* Problem requirements *
Supply the number of lines in the listing below in which the word "ihre" occurs, and nothing else.

+++

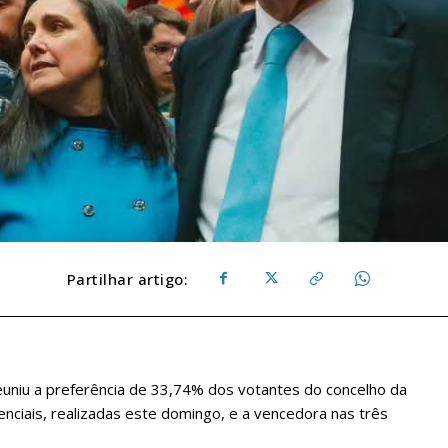
Partilhar artigo:
euniu a preferência de 33,74% dos votantes do concelho da
enciais, realizadas este domingo, e a vencedora nas três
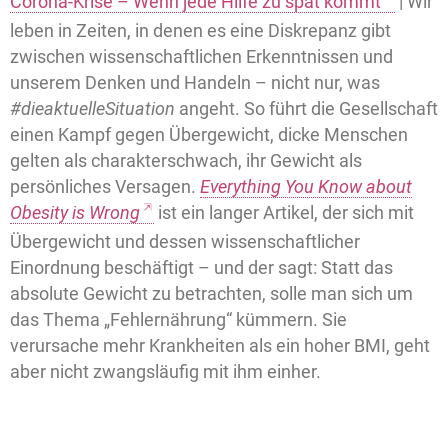
Corona-Krise – Wenn jede Hilfe zu spät kommt
| Wir
leben in Zeiten, in denen es eine Diskrepanz gibt
zwischen wissenschaftlichen Erkenntnissen und
unserem Denken und Handeln – nicht nur, was
#dieaktuelleSituation
angeht. So führt die Gesellschaft
einen Kampf gegen Übergewicht, dicke Menschen
gelten als charakterschwach, ihr Gewicht als
persönliches Versagen.
Everything You Know about
Obesity is Wrong
ist ein langer Artikel, der sich mit
Übergewicht und dessen wissenschaftlicher
Einordnung beschäftigt – und der sagt: Statt das
absolute Gewicht zu betrachten, solle man sich um
das Thema „Fehlernährung“ kümmern. Sie
verursache mehr Krankheiten als ein hoher BMI, geht
aber nicht zwangsläufig mit ihm einher.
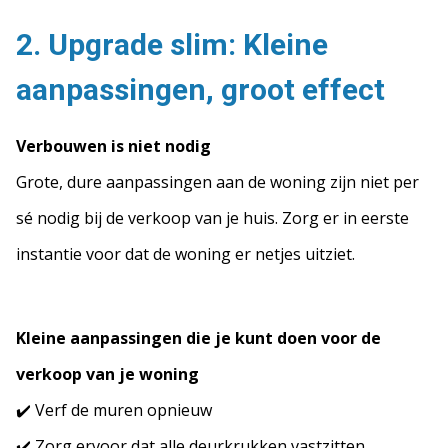
2. Upgrade slim: Kleine
aanpassingen, groot effect
Verbouwen is niet nodig
Grote, dure aanpassingen aan de woning zijn niet per
sé nodig bij de verkoop van je huis. Zorg er in eerste
instantie voor dat de woning er netjes uitziet.
Kleine aanpassingen die je kunt doen voor de
verkoop van je woning
✔️ Verf de muren opnieuw
✔️ Zorg ervoor dat alle deurkrukken vastzitten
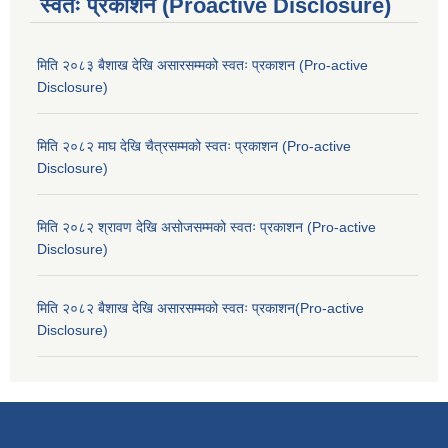
स्वतः प्रकाशन (Proactive Disclosure)
मिति २०८३ बैशाख देखि असारसम्मको स्वतः प्रकाशन (Pro-active
Disclosure)
मिति २०८२ माघ देखि चैत्रसम्मको स्वतः प्रकाशन (Pro-active
Disclosure)
मिति २०८२ श्रावण देखि असोजसम्मको स्वतः प्रकाशन (Pro-active
Disclosure)
मिति २०८२ बैशाख देखि असारसम्मको स्वतः प्रकाशन(Pro-active
Disclosure)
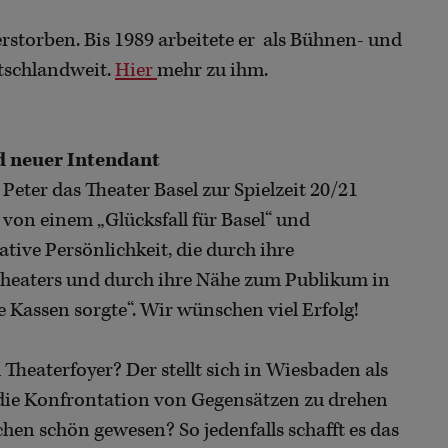
erstorben. Bis 1989 arbeitete er als Bühnen- und
tschlandweit.
Hier
mehr zu ihm.
rd neuer Intendant
ter das Theater Basel zur Spielzeit 20/21
von einem „Glücksfall für Basel“ und
tive Persönlichkeit, die durch ihre
theaters und durch ihre Nähe zum Publikum in
e Kassen sorgte“. Wir wünschen viel Erfolg!
Theaterfoyer? Der stellt sich in Wiesbaden als
 die Konfrontation von Gegensätzen zu drehen
chen schön gewesen? So jedenfalls schafft es das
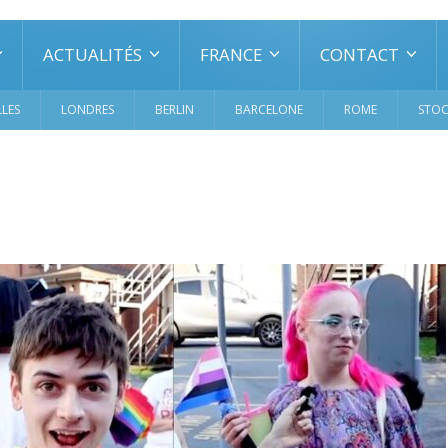
ACTUALITÉS
FRANCE
CONTACT
LES
LONDRES
BERLIN
BARCELONE
ROME
STO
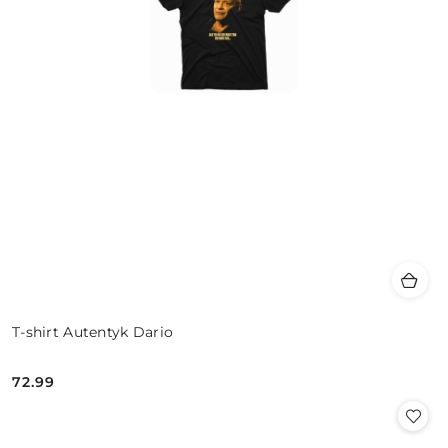
T-shirt Autentyk Dario
72.99
Cena:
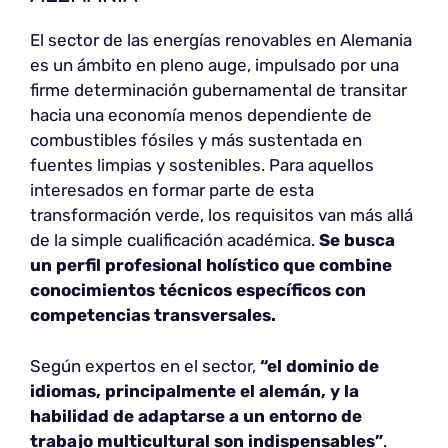
El sector de las energías renovables en Alemania
es un ámbito en pleno auge, impulsado por una
firme determinación gubernamental de transitar
hacia una economía menos dependiente de
combustibles fósiles y más sustentada en
fuentes limpias y sostenibles. Para aquellos
interesados en formar parte de esta
transformación verde, los requisitos van más allá
de la simple cualificación académica.
Se busca
un perfil profesional holístico que combine
conocimientos técnicos específicos con
competencias transversales.
Según expertos en el sector,
“el dominio de
idiomas, principalmente el alemán, y la
habilidad de adaptarse a un entorno de
trabajo multicultural son indispensables”
.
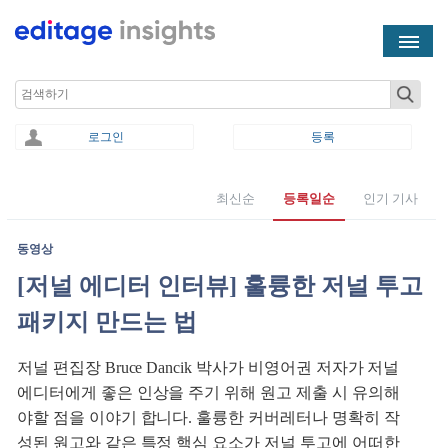
Skip to main content
Search
로그인
등록
최신순
등록일순
인기 기사
You are here
동영상
[저널 에디터 인터뷰] 훌륭한 저널 투고
패키지 만드는 법
저널 편집장 Bruce Dancik 박사가 비영어권 저자가 저널
에디터에게 좋은 인상을 주기 위해 원고 제출 시 유의해
야할 점을 이야기 합니다. 훌륭한 커버레터나 명확히 작
성된 원고와 같은 특정 핵심 요소가 저널 투고에 어떠한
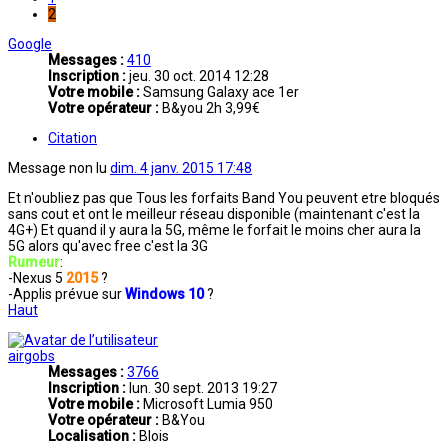
2
Google
Messages :
410
Inscription :
jeu. 30 oct. 2014 12:28
Votre mobile :
Samsung Galaxy ace 1er
Votre opérateur :
B&you 2h 3,99€
Citation
Message non lu
dim. 4 janv. 2015 17:48
Et n'oubliez pas que Tous les forfaits Band You peuvent etre bloqués
sans cout et ont le meilleur réseau disponible (maintenant c'est la
4G+) Et quand il y aura la 5G, même le forfait le moins cher aura la
5G alors qu'avec free c'est la 3G
Rumeur
:
-Nexus 5
2015
?
-Applis prévue sur
Windows 10
?
Haut
airgobs
Messages :
3766
Inscription :
lun. 30 sept. 2013 19:27
Votre mobile :
Microsoft Lumia 950
Votre opérateur :
B&You
Localisation :
Blois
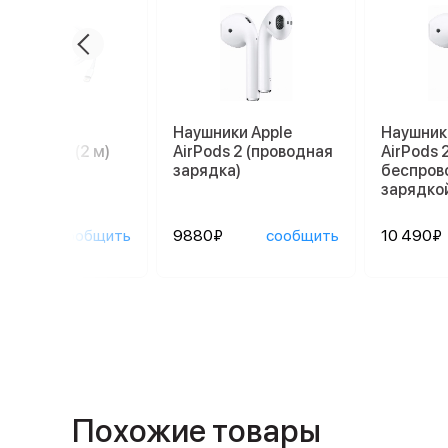
ль Apple
Наушники Apple
Наушник
tning/USB (2 м)
AirPods 2 (проводная
AirPods 2
зарядка)
беспров
зарядко
0₽
сообщить
9880₽
сообщить
10 490₽
Похожие товары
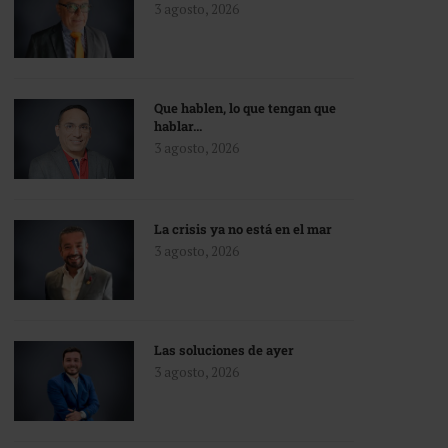
3 agosto, 2026
Que hablen, lo que tengan que
hablar…
3 agosto, 2026
La crisis ya no está en el mar
3 agosto, 2026
Las soluciones de ayer
3 agosto, 2026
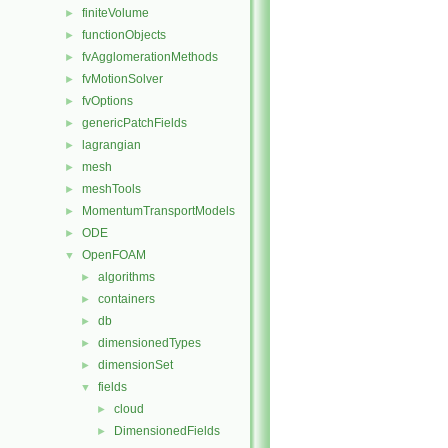
finiteVolume
►
functionObjects
►
fvAgglomerationMethods
►
fvMotionSolver
►
fvOptions
►
genericPatchFields
►
lagrangian
►
mesh
►
meshTools
►
MomentumTransportModels
►
ODE
►
OpenFOAM
▼
algorithms
►
containers
►
db
►
dimensionedTypes
►
dimensionSet
►
fields
▼
cloud
►
DimensionedFields
►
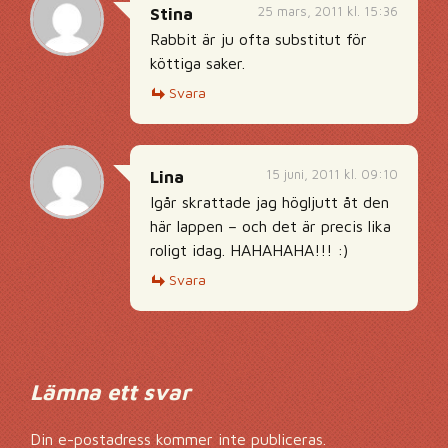
25 mars, 2011 kl. 15:36
Stina
Rabbit är ju ofta substitut för
köttiga saker.
Svara
15 juni, 2011 kl. 09:10
Lina
Igår skrattade jag högljutt åt den
här lappen – och det är precis lika
roligt idag. HAHAHAHA!!! :)
Svara
Lämna ett svar
Din e-postadress kommer inte publiceras.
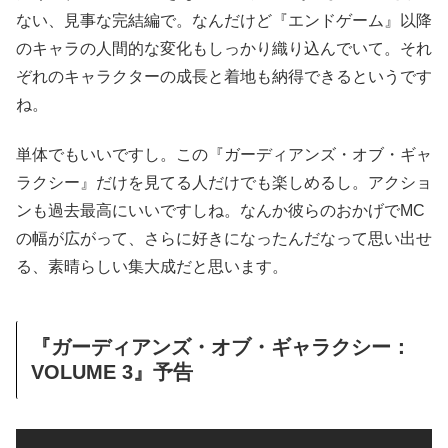
ない、見事な完結編で。なんだけど『エンドゲーム』以降
のキャラの人間的な変化もしっかり織り込んでいて。それ
ぞれのキャラクターの成長と着地も納得できるというです
ね。
単体でもいいですし。この『ガーディアンズ・オブ・ギャ
ラクシー』だけを見てる人だけでも楽しめるし。アクショ
ンも過去最高にいいですしね。なんか彼らのおかげでMC
の幅が広がって、さらに好きになったんだなって思い出せ
る、素晴らしい集大成だと思います。
『ガーディアンズ・オブ・ギャラクシー：
VOLUME 3』予告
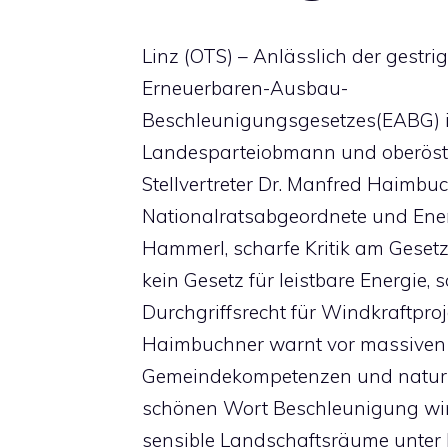
Linz (OTS) – Anlässlich der gestr
Erneuerbaren-Ausbau-
Beschleunigungsgesetzes(EABG) i
Landesparteiobmann und oberöst
Stellvertreter Dr. Manfred Haimbuc
Nationalratsabgeordnete und Energ
Hammerl, scharfe Kritik am Geset
kein Gesetz für leistbare Energie, 
Durchgriffsrecht für Windkraftpr
Haimbuchner warnt vor massiven E
Gemeindekompetenzen und natursc
schönen Wort Beschleunigung wi
sensible Landschaftsräume unter D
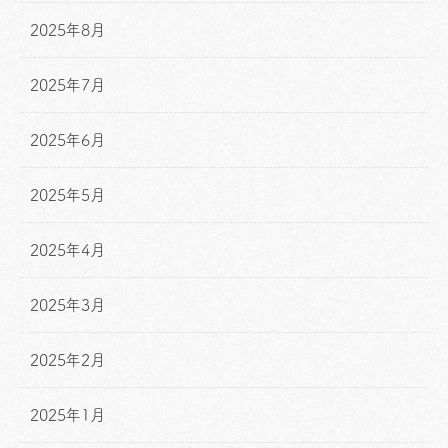
2025年8月
2025年7月
2025年6月
2025年5月
2025年4月
2025年3月
2025年2月
2025年1月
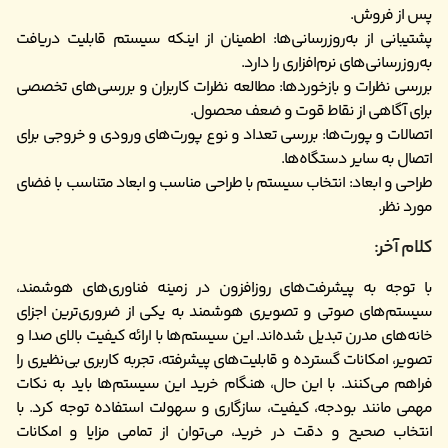
پس از فروش.
پشتیبانی از به‌روزرسانی‌ها: اطمینان از اینکه سیستم قابلیت دریافت
به‌روزرسانی‌های نرم‌افزاری را دارد.
بررسی نظرات و بازخوردها: مطالعه نظرات کاربران و بررسی‌های تخصصی
برای آگاهی از نقاط قوت و ضعف محصول.
اتصالات و پورت‌ها: بررسی تعداد و نوع پورت‌های ورودی و خروجی برای
اتصال به سایر دستگاه‌ها.
طراحی و ابعاد: انتخاب سیستم با طراحی مناسب و ابعاد متناسب با فضای
مورد نظر.
کلام آخر:
با توجه به پیشرفت‌های روزافزون در زمینه فناوری‌های هوشمند،
سیستم‌های صوتی و تصویری هوشمند به یکی از ضروری‌ترین اجزای
خانه‌های مدرن تبدیل شده‌اند. این سیستم‌ها با ارائه کیفیت بالای صدا و
تصویر، امکانات گسترده و قابلیت‌های پیشرفته، تجربه کاربری بی‌نظیری را
فراهم می‌کنند. با این حال، هنگام خرید این سیستم‌ها باید به نکات
مهمی مانند بودجه، کیفیت، سازگاری و سهولت استفاده توجه کرد. با
انتخاب صحیح و دقت در خرید، می‌توان از تمامی مزایا و امکانات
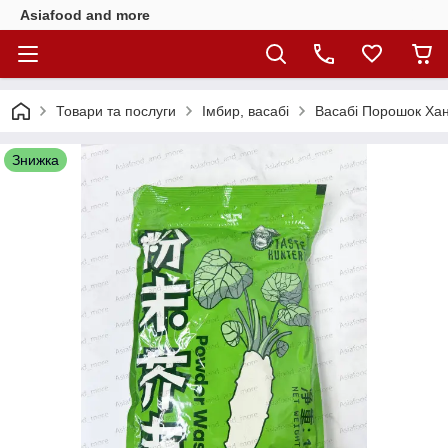
Asiafood and more
Товари та послуги
Імбир, васабі
Васабі Порошок Хан
Знижка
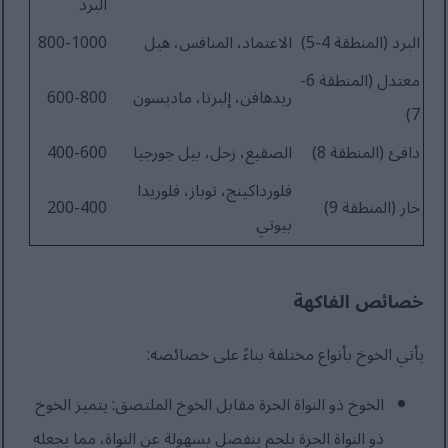
البرد
البرد (المنطقة 4-5)
الاعتماد، المنافس، هيل
800-1000
معتدل (المنطقة 6-
ريدهافن، إلبرتا، ماديسون
600-800
7)
دافئ (المنطقة 8)
الصقيع، زحل، بيل جورجيا
400-600
فلورداكينج، توباز، فلوريدا
حار (المنطقة 9)
200-400
بيوتي
خصائص الفاكهة
يأتي الخوخ بأنواع مختلفة بناءً على خصائصه:
الخوخ ذو النواة الحرة مقابل الخوخ الملتصق: يتميز الخوخ
ذو النواة الحرة بلحم ينفصل بسهولة عن النواة، مما يجعله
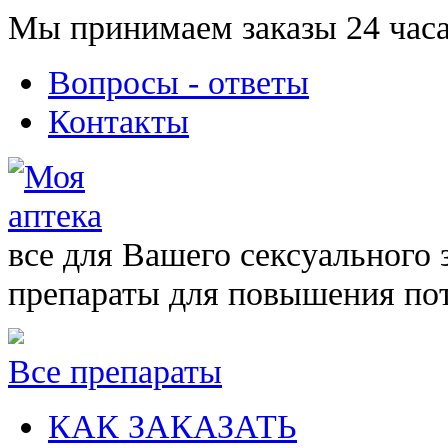
Мы принимаем заказы 24 часа
Вопросы - ответы
Контакты
все для Вашего сексуального 
препараты для повышения по
Все препараты
КАК ЗАКАЗАТЬ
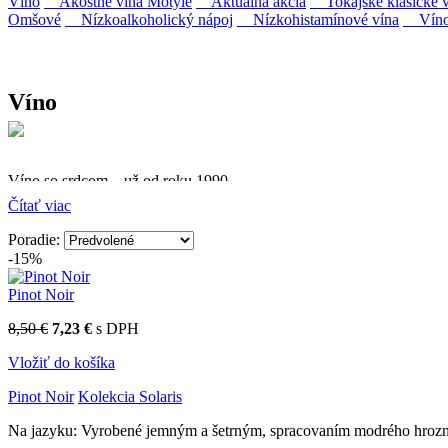
Víno
Akostné vína Motýle
Aktuálna akcia
Tokajské klasické v
Omšové
Nízkoalkoholický nápoj
Nízkohistamínové vína
Víno 
Víno
Víno so srdcom – už od roku 1990
Čítať viac
Firma Ostrožovič je najstaršou privátnou firmou na slovenskom 
Poradie:
Vyrábame kvalitné odrodové a výberové vína. Ako prví sme priniesli
-15%
najmodernejšími technológiami, vrátane riadenej fermentácie.
Pinot Noir
8,50 €
7,23 €
s DPH
Vložiť do košíka
Pinot Noir
Kolekcia Solaris
Na jazyku: Vyrobené jemným a šetrným, spracovaním modrého hrozna.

+++

* Answer below *
2